La homeopatía y su descarada falsa apariencia científica

En 2018 la IX Encuesta sobre la Percepción Social de la Ciencia de FECYT reveló que uno de cada cinco españoles ha utilizado alguna vez remedios pseudocientíficos, como homeopatía, la imposición de manos (Reiki) o acupuntura.

En el sondeo anterior de 2016 en esta encuesta se realizaron 6.357 entrevistas en todas las comunidades autónomas en las que se hacían preguntas relacionadas con el conocimiento científico y la opinión sobre la ciencia y las terapias alternativas.

Además, por primera vez se incluyó una pregunta sobre la confianza de los ciudadanos en prácticas paranormales o pseudocientíficas, que reveló que el 59,8% confía mucho, bastante o algo en la acupuntura y el 52,7% confía mucho, bastante o algo en los productos homeopáticos.

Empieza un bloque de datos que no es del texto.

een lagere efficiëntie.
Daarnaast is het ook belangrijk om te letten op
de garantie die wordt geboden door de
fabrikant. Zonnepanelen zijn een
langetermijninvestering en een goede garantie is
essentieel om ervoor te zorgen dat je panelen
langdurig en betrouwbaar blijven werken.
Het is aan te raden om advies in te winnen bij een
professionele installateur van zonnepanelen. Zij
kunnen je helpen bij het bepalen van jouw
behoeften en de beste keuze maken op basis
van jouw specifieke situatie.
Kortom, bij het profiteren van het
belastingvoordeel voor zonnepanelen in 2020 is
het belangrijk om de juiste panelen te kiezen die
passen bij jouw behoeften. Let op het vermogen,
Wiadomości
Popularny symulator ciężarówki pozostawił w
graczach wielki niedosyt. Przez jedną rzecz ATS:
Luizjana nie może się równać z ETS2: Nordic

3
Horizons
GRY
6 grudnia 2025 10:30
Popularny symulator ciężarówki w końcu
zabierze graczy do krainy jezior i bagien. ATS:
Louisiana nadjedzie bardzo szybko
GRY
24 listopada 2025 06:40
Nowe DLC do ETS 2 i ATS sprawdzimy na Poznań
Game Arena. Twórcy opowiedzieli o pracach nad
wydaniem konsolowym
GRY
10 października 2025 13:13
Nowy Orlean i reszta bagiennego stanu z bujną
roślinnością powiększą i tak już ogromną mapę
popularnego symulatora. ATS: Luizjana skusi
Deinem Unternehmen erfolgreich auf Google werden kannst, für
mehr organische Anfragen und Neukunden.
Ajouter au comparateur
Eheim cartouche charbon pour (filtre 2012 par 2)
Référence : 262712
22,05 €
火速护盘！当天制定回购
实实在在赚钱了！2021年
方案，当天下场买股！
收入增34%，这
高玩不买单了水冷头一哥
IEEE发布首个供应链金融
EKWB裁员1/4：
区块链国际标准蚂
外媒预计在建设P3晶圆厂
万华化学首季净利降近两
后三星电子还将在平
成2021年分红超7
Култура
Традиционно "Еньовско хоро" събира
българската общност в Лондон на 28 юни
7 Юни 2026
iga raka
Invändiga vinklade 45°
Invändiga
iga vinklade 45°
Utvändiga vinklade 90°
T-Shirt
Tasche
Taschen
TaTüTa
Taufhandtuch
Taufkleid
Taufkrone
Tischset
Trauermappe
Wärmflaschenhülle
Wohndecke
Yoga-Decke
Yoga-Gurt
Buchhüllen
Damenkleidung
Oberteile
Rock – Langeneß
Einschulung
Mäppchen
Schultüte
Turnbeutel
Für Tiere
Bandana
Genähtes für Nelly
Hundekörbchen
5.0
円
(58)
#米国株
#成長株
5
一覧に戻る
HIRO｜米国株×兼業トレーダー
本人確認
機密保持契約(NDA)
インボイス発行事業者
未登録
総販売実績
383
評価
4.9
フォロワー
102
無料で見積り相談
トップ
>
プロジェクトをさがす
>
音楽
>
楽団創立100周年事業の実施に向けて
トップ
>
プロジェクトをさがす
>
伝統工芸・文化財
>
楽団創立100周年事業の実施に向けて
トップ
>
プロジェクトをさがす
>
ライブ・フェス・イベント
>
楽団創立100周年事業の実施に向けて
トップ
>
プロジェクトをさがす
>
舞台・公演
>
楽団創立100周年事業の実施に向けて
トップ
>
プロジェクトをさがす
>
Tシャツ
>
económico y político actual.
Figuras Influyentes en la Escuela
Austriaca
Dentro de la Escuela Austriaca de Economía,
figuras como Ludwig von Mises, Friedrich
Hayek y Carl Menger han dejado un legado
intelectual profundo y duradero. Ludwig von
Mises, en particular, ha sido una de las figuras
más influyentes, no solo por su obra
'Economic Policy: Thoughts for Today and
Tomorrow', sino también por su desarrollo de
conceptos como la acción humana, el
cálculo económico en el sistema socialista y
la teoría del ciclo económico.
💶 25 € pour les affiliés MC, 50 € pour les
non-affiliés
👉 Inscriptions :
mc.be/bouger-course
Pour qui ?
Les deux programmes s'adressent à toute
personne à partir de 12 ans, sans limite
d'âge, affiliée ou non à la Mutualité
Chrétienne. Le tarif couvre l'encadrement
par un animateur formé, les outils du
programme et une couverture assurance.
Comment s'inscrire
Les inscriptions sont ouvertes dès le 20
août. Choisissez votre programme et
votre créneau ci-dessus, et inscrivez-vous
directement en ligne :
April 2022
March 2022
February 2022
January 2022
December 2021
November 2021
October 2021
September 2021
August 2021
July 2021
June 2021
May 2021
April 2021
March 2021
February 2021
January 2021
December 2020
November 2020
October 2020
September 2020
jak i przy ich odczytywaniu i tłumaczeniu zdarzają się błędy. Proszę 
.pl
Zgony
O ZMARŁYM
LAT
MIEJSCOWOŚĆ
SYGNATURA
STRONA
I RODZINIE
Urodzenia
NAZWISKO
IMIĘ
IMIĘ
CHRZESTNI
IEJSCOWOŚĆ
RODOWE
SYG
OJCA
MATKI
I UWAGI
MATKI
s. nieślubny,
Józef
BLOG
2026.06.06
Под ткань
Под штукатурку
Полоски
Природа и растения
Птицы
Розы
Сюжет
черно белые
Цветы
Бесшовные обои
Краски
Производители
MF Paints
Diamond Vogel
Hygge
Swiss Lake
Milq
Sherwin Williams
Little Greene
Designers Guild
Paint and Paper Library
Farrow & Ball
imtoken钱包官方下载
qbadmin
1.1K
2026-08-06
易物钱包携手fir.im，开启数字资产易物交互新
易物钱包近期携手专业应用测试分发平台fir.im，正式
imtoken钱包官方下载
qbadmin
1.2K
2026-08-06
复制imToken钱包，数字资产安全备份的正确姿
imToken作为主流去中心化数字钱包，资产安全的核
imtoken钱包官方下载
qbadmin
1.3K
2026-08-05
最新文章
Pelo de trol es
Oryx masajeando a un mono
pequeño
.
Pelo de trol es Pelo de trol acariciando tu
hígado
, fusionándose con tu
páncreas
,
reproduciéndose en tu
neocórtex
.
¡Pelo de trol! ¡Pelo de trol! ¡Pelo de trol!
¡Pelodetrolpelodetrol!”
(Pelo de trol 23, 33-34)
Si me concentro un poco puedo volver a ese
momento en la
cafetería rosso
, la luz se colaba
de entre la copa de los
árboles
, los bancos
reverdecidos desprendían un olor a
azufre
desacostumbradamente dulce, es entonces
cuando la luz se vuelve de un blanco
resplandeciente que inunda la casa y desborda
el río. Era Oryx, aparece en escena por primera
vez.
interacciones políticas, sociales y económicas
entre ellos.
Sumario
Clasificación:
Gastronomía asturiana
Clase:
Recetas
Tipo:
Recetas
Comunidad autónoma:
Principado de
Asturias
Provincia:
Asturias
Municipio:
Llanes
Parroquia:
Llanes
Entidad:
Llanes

Ahora, investigadores de la Universidad Autónoma de Madrid publican en la revista Health Communication un análisis de estos datos para recabar los factores que determinan la confianza en estas pseudoterapias, complementado con entrevistas cualitativas.

Una de las principales conclusiones del trabajo apunta a que “la confianza en las terapias alternativas no es incompatible con el  conocimiento y el interés en la ciencia”. Para llegar a ella, los ivestigadore cruzaron las respuestas de encuestados que se mostraban favorables a las pseudoterapias con las respuestas de confianza en la ciencia y conocimiento científico y observaron que en muchos casos estos dos factores coincidían.

Entre el público general no hay contradicción entre creer mucho en la ciencia y tener mucha confianza en la homeopatía; a diferencia de las creencias supersticiosas como los horóscopos, la mayor parte de la gente que confía en la homeopatía o la acupuntura no ve que sea diferente a la medicina convencional.

Según los sociólogos, esto demuestra una confusión del público general sobre qué tiene validación científica y qué no, y un desconocimiento de “qué significa que no la tenga”.

A partir de estos resultados, los investigadores proponen que esta confusión se puede deber a su apariencia científica. Se venden en las farmacias en cajas con apariencia de medicamento, con prospectos, posología, etcétera. Esto, junto a una moderada cultura científica entre el público general español es uno de los factores principales que hacen que la gente confíe en ellos.

Estos datos contradicen las interpretaciones más comunes sobre la confianza en las terapias alternativas, que creen que se basan en actitudes contrarias a la ciencia.

En el público general el uso de homeopatía no se basa en el rechazo a la ciencia. Puede ser así en una minoría que genera una construcción alternativa al conocimiento científico, pero este estudio demuestra que en la población general española esto no es así.

La encuesta también desglosa los datos por sexo, edad, nivel educativo y económico, lo que permitió ratificar que los usuarios de homeopatía y acupuntura suelen tener estudios superiores. Según los datos, los estudios universitarios te protegen de la confianza en supersticiones, pero no de la confianza en pseudoterapias.

Concretamente, el perfil suele ser de mujeres, algo que los investigadores creen que se debe al “papel de los cuidados que tradicionalmente se les asocia en la sociedad”, y con un nivel socioeconómico medio-alto.

Además, el modelo confirma lo que ya se barajaban en otros trabajos sobre la influencia de las teorías conspirativas contra las compañías farmacéuticas. Muchas personas que confían en las terapias alternativas tienen un discurso de desconfianza hacia las grandes empresas de medicamentos. Creen que hay una ocultación de resultados positivos.

Lo curioso es que los productores de homeopatía también son grandes farmacéuticas.

Por todo esto, los investigadores creen que la solución a esta confusión pasa por una mayor información y cultura científica. Es importante llevar a cabo campañas que pongan sobre la mesa información de que hay ciertos productos que se venden en las farmacias que no han seguido un proceso de validación científica, porque una parte de la población no lo sabe todavía y desconoce la importancia que tienen esos procesos de validación.